Si estás pensando en tasar tu coche eléctrico de segunda mano, prepárate para llevarte un buen susto. Quienes adquirieron un vehículo de batería en los últimos años se están dando cuenta de que el precio actual de mercado se sitúa muy por debajo de las expectativas iniciales.
Los datos más recientes del sector automovilístico muestran con claridad cómo los modelos enchufables más demandados han sufrido una depreciación casi salvaje en un periodo de tiempo sorprendentemente corto.
Más del 50 % del precio inicial se ha esfumado
Un ejemplo perfecto de este desplome en picado lo protagoniza el demandado Volkswagen ID.5. Si echamos la vista atrás hasta 2022, el coste medio de una unidad seminueva alcanzaba la cifra de 498.900 coronas danesas. Sin embargo, esa tasación ha caído de forma abrupta hasta situarse en apenas 229.900 coronas. En la práctica, esto supone una pérdida de valor descomunal que supera el 50 por ciento.
Por desgracia, este vehículo no es el único afectado por esta drástica corrección de tarifas. Al analizar a fondo el panorama actual de ocasión, los especialistas constatan que un total de 22 de los coches de cero emisiones más habituales en las carreteras han visto desaparecer al menos un 46 por ciento de su coste de origen desde 2022.
Si hacemos la comparativa con los automóviles tradicionales de combustión interna, estos últimos han resistido el envite con mucha mayor firmeza durante la misma etapa. En el caso de los motores térmicos, la devaluación de la inmensa mayoría de modelos se ha mantenido bastante alejada de la temida barrera del 40 por ciento.
La vertiginosa innovación hunde las tasaciones de ocasión
Los peritos del sector automotor y analistas financieros señalan varios motivos clave detrás de esta alarmante espiral. El factor primordial radica, sin lugar a dudas, en que los avances tecnológicos de la movilidad eléctrica progresan a un ritmo muchísimo más acelerado que en el clásico universo de la gasolina o el diésel.
Cada vez que aterriza en los concesionarios una nueva hornada de vehículos con mayor autonomía, sistemas operativos revolucionarios y baterías más eficientes, el atractivo de las versiones precedentes decae de forma fulminante para los potenciales compradores.
Otro detonante decisivo que puso patas arriba a toda la industria fueron las agresivas rebajas aplicadas por Tesla a principios de 2023. Este inesperado movimiento comercial desencadenó una guerra de precios sin cuartel, arrastrando irremediablemente la cotización de prácticamente cualquier eléctrico usado hacia el abismo.
El mercado muestra, por fin, síntomas de estabilización
A pesar de que estas cifras puedan generar cierta inquietud, los expertos profesionales descartan que la pendiente negativa se mantenga con esa misma agresividad a corto plazo. De hecho, las previsiones apuntan a que el hundimiento de precios más dramático y severo ya ha quedado atrás.

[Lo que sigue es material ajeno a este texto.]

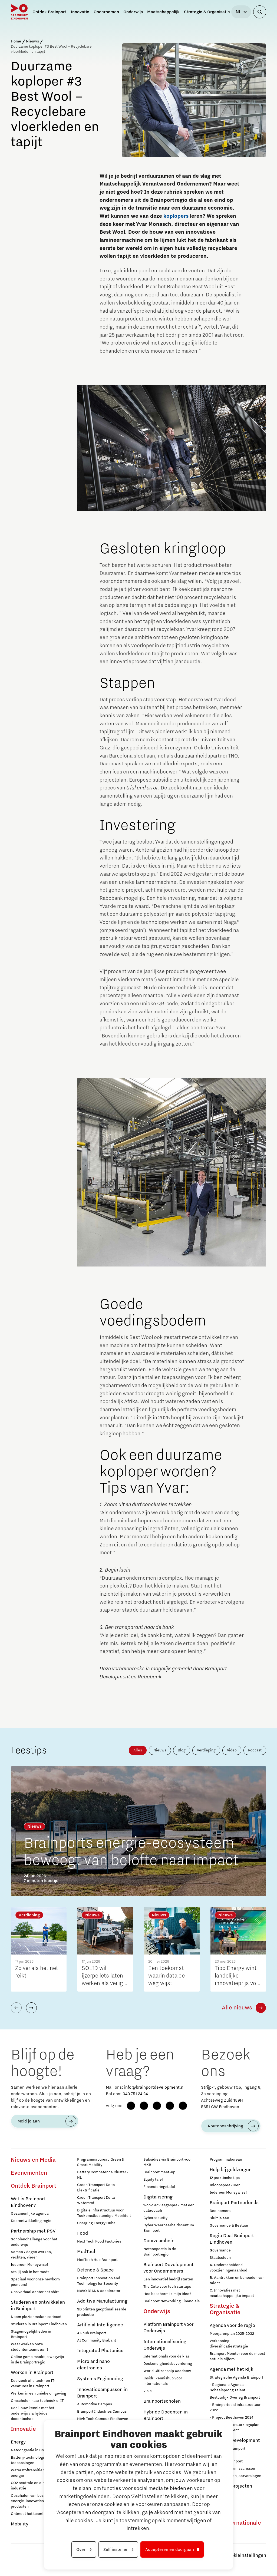  Describe the element at coordinates (106, 11) in the screenshot. I see `Ondernemen [button]` at that location.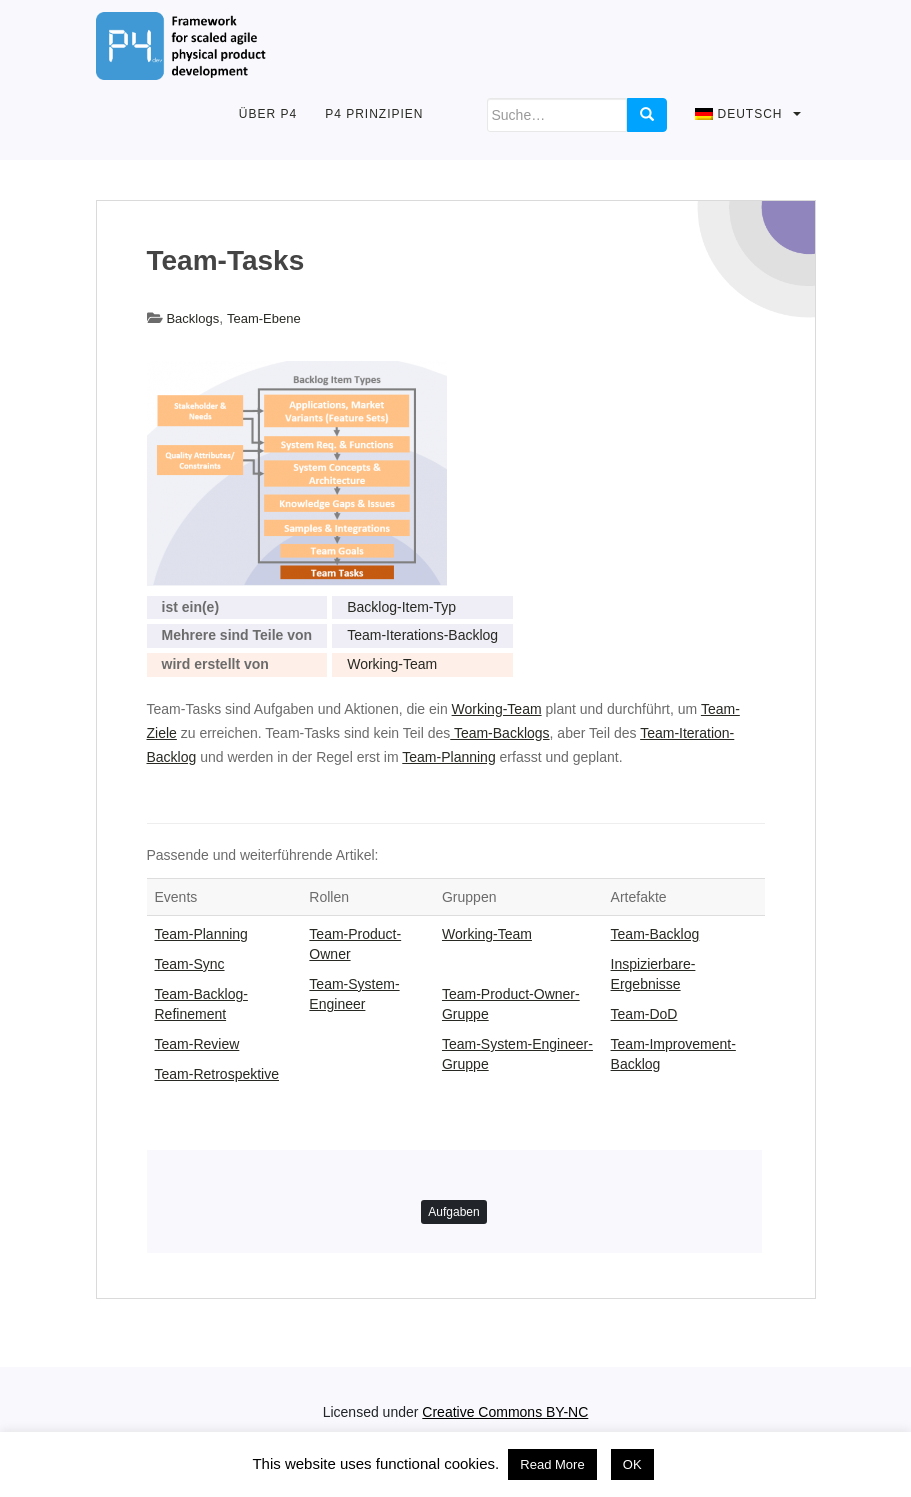 Image resolution: width=911 pixels, height=1497 pixels. What do you see at coordinates (644, 1014) in the screenshot?
I see `Team-DoD` at bounding box center [644, 1014].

El entorno de compraventa de hoy en día transmite una sensación de mayor calma y equilibrio, alejándose de aquella etapa de feroz turbulencia que hizo temblar los cimientos de todo el parque automotor.

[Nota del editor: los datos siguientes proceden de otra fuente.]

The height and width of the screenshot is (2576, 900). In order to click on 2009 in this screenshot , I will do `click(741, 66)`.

No obstante, para aquellos conductores que ya tienen su coche enchufable aparcado en el garaje, estos pronósticos más favorables no alivian su dura realidad. En cuestión de un par de años, muchos han tenido que asumir que sus costosos automóviles han padecido un agujero económico gigantesco que, tristemente, jamás van a poder recuperar.